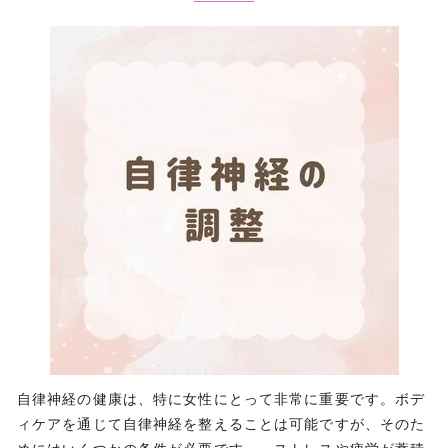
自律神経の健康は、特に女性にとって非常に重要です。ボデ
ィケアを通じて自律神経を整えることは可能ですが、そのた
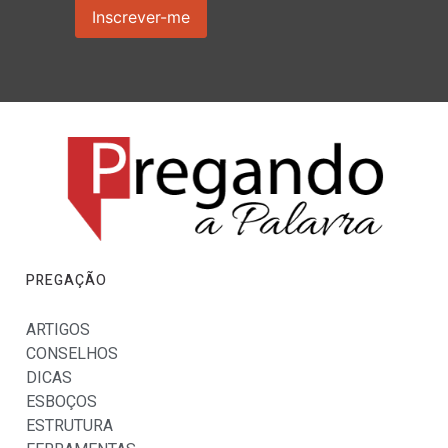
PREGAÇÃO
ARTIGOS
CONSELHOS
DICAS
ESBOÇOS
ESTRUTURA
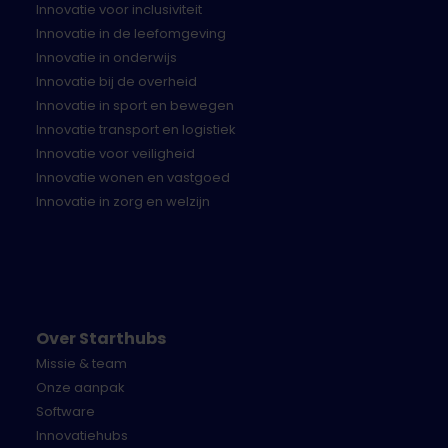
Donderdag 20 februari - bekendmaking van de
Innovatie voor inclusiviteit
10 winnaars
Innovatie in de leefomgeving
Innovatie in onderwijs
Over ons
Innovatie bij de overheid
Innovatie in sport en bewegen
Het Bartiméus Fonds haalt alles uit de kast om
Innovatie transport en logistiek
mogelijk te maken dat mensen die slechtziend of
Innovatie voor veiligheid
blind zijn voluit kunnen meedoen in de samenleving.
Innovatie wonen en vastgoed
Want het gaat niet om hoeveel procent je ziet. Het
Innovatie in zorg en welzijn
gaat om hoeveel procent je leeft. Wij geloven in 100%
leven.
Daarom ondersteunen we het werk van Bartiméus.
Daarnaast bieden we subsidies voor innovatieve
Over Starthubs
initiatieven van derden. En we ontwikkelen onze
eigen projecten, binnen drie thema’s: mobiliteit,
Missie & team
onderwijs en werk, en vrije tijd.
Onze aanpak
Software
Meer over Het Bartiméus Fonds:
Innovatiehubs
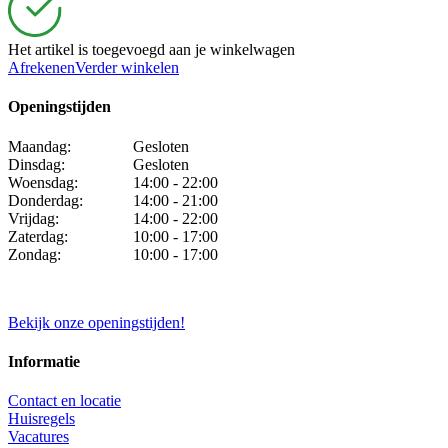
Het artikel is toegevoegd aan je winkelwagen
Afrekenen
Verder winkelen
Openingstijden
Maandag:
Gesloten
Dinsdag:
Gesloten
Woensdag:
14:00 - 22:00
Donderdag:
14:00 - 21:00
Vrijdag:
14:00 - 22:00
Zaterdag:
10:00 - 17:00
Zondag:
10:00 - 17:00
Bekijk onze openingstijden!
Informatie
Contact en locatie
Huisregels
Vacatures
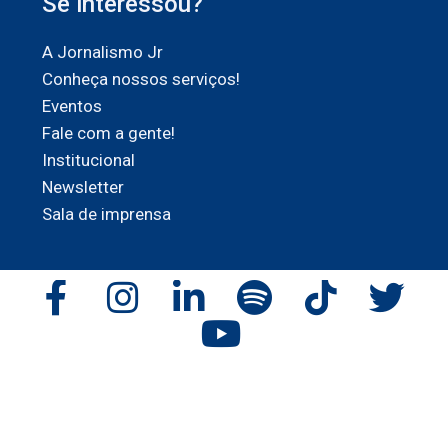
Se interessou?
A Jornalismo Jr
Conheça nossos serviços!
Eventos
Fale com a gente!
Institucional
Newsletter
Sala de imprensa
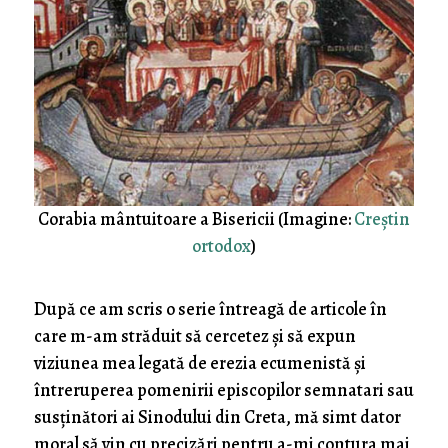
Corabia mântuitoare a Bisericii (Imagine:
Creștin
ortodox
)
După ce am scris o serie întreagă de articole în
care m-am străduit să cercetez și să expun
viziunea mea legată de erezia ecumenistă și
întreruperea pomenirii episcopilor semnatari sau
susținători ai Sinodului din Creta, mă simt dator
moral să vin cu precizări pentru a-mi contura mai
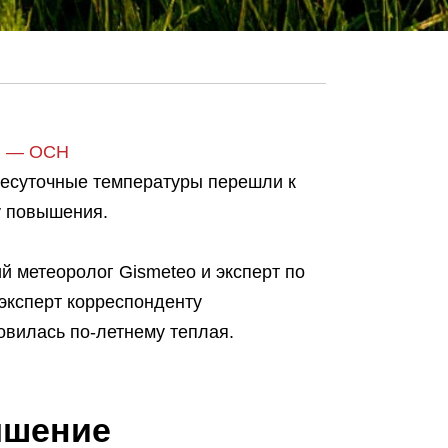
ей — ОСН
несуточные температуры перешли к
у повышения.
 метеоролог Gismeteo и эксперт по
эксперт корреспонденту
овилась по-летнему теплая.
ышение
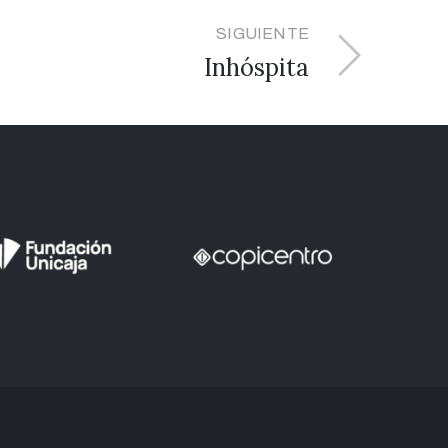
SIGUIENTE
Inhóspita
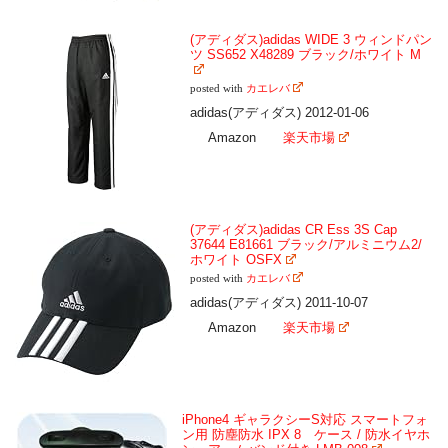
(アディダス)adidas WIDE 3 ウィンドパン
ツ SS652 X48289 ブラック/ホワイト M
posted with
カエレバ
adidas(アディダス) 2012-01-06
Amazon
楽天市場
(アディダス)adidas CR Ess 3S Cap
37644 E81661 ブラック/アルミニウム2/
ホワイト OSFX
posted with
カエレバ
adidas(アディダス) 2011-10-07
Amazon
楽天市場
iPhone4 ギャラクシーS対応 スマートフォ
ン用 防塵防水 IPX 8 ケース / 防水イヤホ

**EXERCISE PROMPT**
Give only the number of lines in the records that include the word "ブラック".

**ANSWER TO THE EXERCISE**
2